Raw data >>
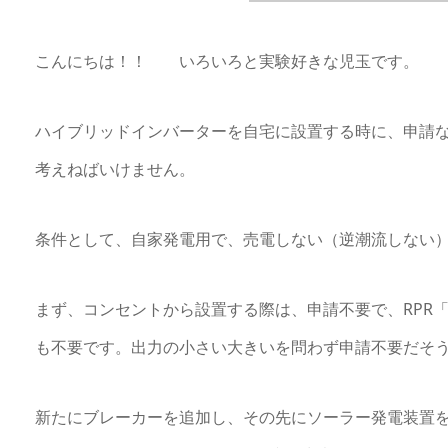
こんにちは！！ いろいろと実験好きな児玉です。
ハイブリッドインバーターを自宅に設置する時に、申請
考えねばいけません。
条件として、自家発電用で、売電しない（逆潮流しない
まず、コンセントから設置する際は、申請不要で、RPR「Reve
も不要です。出力の小さい大きいを問わず申請不要だそう
新たにブレーカーを追加し、その先にソーラー発電装置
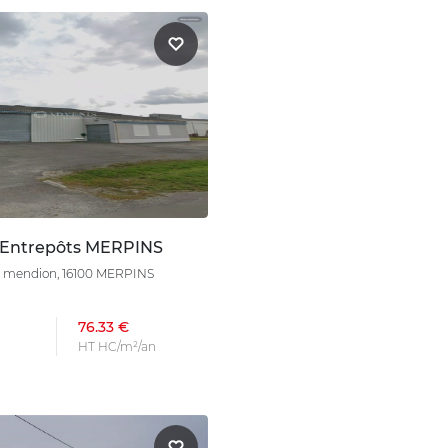
 Entrepôts MERPINS
 mendion, 16100 MERPINS
76.33 €
HT HC/m²/an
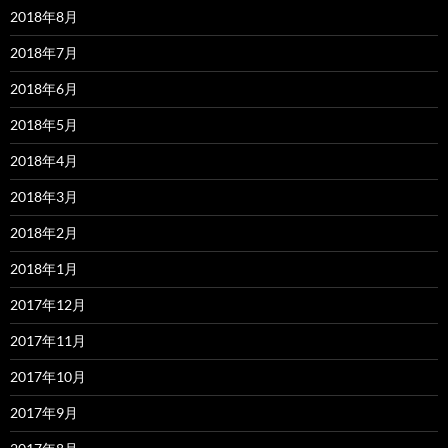
2018年8月
2018年7月
2018年6月
2018年5月
2018年4月
2018年3月
2018年2月
2018年1月
2017年12月
2017年11月
2017年10月
2017年9月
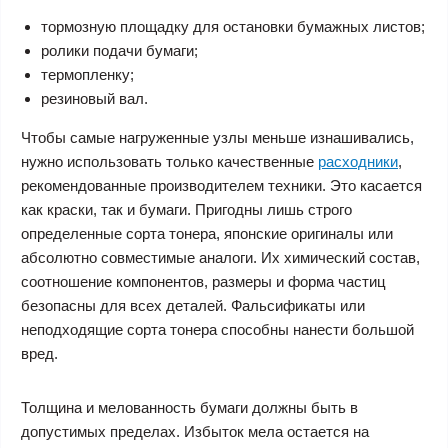
тормозную площадку для остановки бумажных листов;
ролики подачи бумаги;
термопленку;
резиновый вал.
Чтобы самые нагруженные узлы меньше изнашивались,
нужно использовать только качественные
расходники
,
рекомендованные производителем техники. Это касается
как краски, так и бумаги. Пригодны лишь строго
определенные сорта тонера, японские оригиналы или
абсолютно совместимые аналоги. Их химический состав,
соотношение компонентов, размеры и форма частиц
безопасны для всех деталей. Фальсификаты или
неподходящие сорта тонера способны нанести большой
вред.
Толщина и мелованность бумаги должны быть в
допустимых пределах. Избыток мела остается на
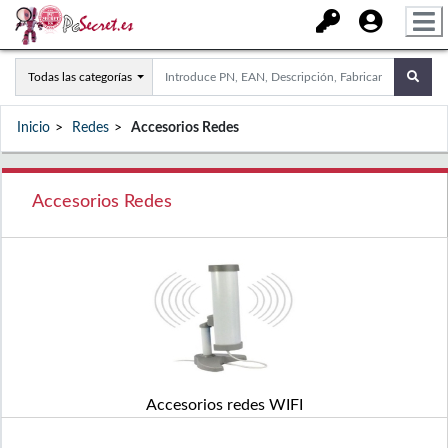
Todas las categorías
Inicio
Redes
Accesorios Redes
Accesorios Redes
Accesorios redes WIFI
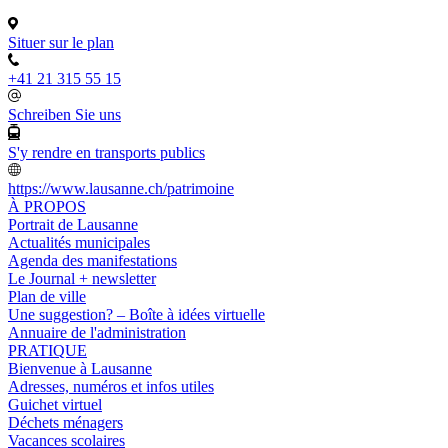
Situer sur le plan
+41 21 315 55 15
Schreiben Sie uns
S'y rendre en transports publics
https://www.lausanne.ch/patrimoine
À PROPOS
Portrait de Lausanne
Actualités municipales
Agenda des manifestations
Le Journal + newsletter
Plan de ville
Une suggestion? – Boîte à idées virtuelle
Annuaire de l'administration
PRATIQUE
Bienvenue à Lausanne
Adresses, numéros et infos utiles
Guichet virtuel
Déchets ménagers
Vacances scolaires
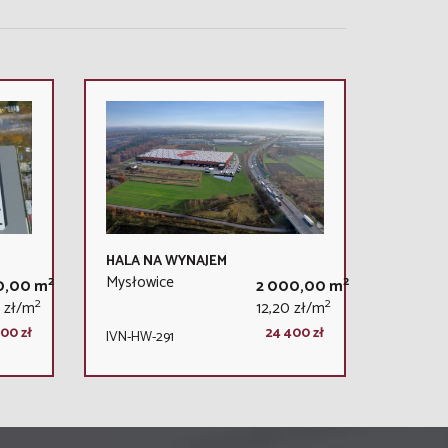
HALA NA WYNAJEM
Mysłowice
2
2
0,00 m
2 000,00 m
2
2
 zł/m
12,20 zł/m
00 zł
24 400 zł
IVN-HW-291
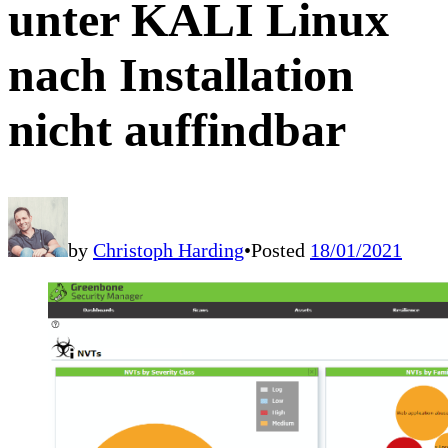
unter KALI Linux
nach Installation
nicht auffindbar
by
Christoph Harding
•
Posted
18/01/2021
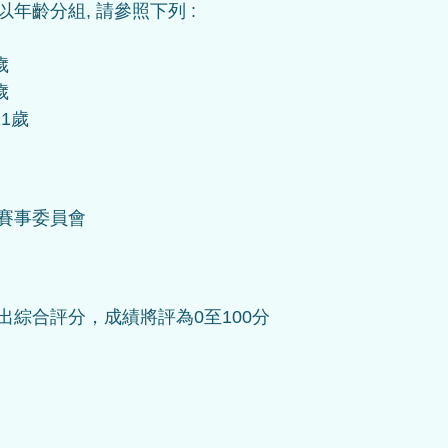
年齡分組, 請參照下列 :
歲
歲
11歲
賽事委員會
綜合評分，成績將評為0至100分  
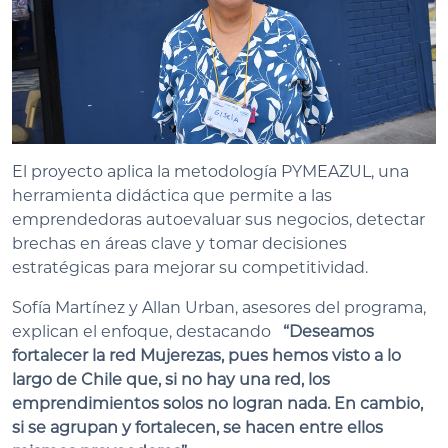
El proyecto aplica la metodología PYMEAZUL, una
herramienta didáctica que permite a las
emprendedoras autoevaluar sus negocios, detectar
brechas en áreas clave y tomar decisiones
estratégicas para mejorar su competitividad.
Sofía Martínez y Allan Urban, asesores del programa,
explican el enfoque, destacando
“Deseamos
fortalecer la red Mujerezas, pues hemos visto a lo
largo de Chile que, si no hay una red, los
emprendimientos solos no logran nada. En cambio,
si se agrupan y fortalecen, se hacen entre ellos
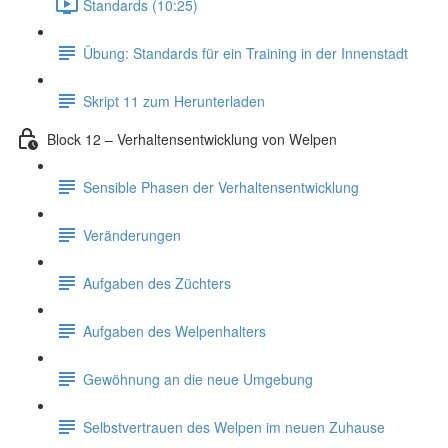
Standards (10:25)
Übung: Standards für ein Training in der Innenstadt
Skript 11 zum Herunterladen
Block 12 – Verhaltensentwicklung von Welpen
Sensible Phasen der Verhaltensentwicklung
Veränderungen
Aufgaben des Züchters
Aufgaben des Welpenhalters
Gewöhnung an die neue Umgebung
Selbstvertrauen des Welpen im neuen Zuhause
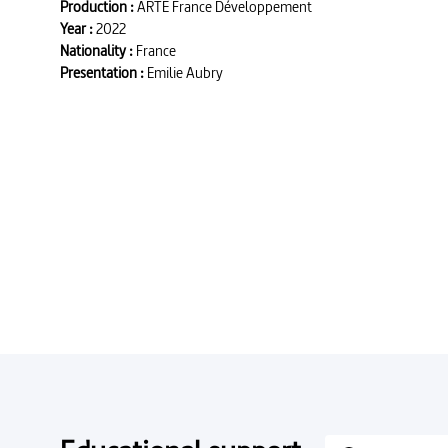
Production :
ARTE France Développement
Year :
2022
Nationality :
France
Presentation :
Emilie Aubry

Work order >>
Each record above is to be copied out exactly; its pictures are not.

Output for this exercise >>
こんにちは！！ いろいろと実験好きな児玉です。
ハイブリッドインバーターを自宅に設置する時に、申請
考えねばいけません。
条件として、自家発電用で、売電しない（逆潮流しない
まず、コンセントから設置する際は、申請不要で、RPR「Reve
も不要です。出力の小さい大きいを問わず申請不要だそう
新たにブレーカーを追加し、その先にソーラー発電装置
 Entrepôts MERPINS
 mendion, 16100 MERPINS
76.33 €
HT HC/m²/an
2018年8月
2018年7月
2018年6月
2018年5月
2018年4月
2018年3月
2018年2月
2018年1月
2017年12月
2017年11月
2017年10月
2017年9月
тормозную площадку для остановки бумажных листов;
ролики подачи бумаги;
термопленку;
резиновый вал.
Чтобы самые нагруженные узлы меньше изнашивались,
нужно использовать только качественные
расходники
,
рекомендованные производителем техники. Это касается
как краски, так и бумаги. Пригодны лишь строго
определенные сорта тонера, японские оригиналы или
абсолютно совместимые аналоги. Их химический состав,
соотношение компонентов, размеры и форма частиц
безопасны для всех деталей. Фальсификаты или
неподходящие сорта тонера способны нанести большой
вред.
Толщина и мелованность бумаги должны быть в
допустимых пределах. Избыток мела остается на
Todas las categorías
Inicio
Redes
Accesorios Redes
Accesorios Redes
Accesorios redes WIFI
Situer sur le plan
+41 21 315 55 15
Schreiben Sie uns
S'y rendre en transports publics
https://www.lausanne.ch/patrimoine
À PROPOS
Portrait de Lausanne
Actualités municipales
Agenda des manifestations
Le Journal + newsletter
Plan de ville
Une suggestion? – Boîte à idées virtuelle
Annuaire de l'administration
PRATIQUE
Bienvenue à Lausanne
Adresses, numéros et infos utiles
Guichet virtuel
Déchets ménagers
Vacances scolaires
HALA NA WYNAJEM
Mysłowice
2
2
0,00 m
2 000,00 m
2
2
 zł/m
12,20 zł/m
00 zł
24 400 zł
IVN-HW-291
unter KALI Linux
nach Installation
nicht auffindbar
by
Christoph Harding
•
Posted
18/01/2021
年齡分組, 請參照下列 :
歲
歲
11歲
賽事委員會
綜合評分，成績將評為0至100分  
El proyecto aplica la metodología PYMEAZUL, una
herramienta didáctica que permite a las
emprendedoras autoevaluar sus negocios, detectar
brechas en áreas clave y tomar decisiones
estratégicas para mejorar su competitividad.
Sofía Martínez y Allan Urban, asesores del programa,
explican el enfoque, destacando
“Deseamos
fortalecer la red Mujerezas, pues hemos visto a lo
largo de Chile que, si no hay una red, los
emprendimientos solos no logran nada. En cambio,
si se agrupan y fortalecen, se hacen entre ellos
Standards (10:25)
Übung: Standards für ein Training in der Innenstadt
Skript 11 zum Herunterladen
Block 12 – Verhaltensentwicklung von Welpen
Sensible Phasen der Verhaltensentwicklung
Veränderungen
Aufgaben des Züchters
Aufgaben des Welpenhalters
Gewöhnung an die neue Umgebung
Selbstvertrauen des Welpen im neuen Zuhause
Production :
ARTE France Développement
Year :
2022
Nationality :
France
Presentation :
Emilie Aubry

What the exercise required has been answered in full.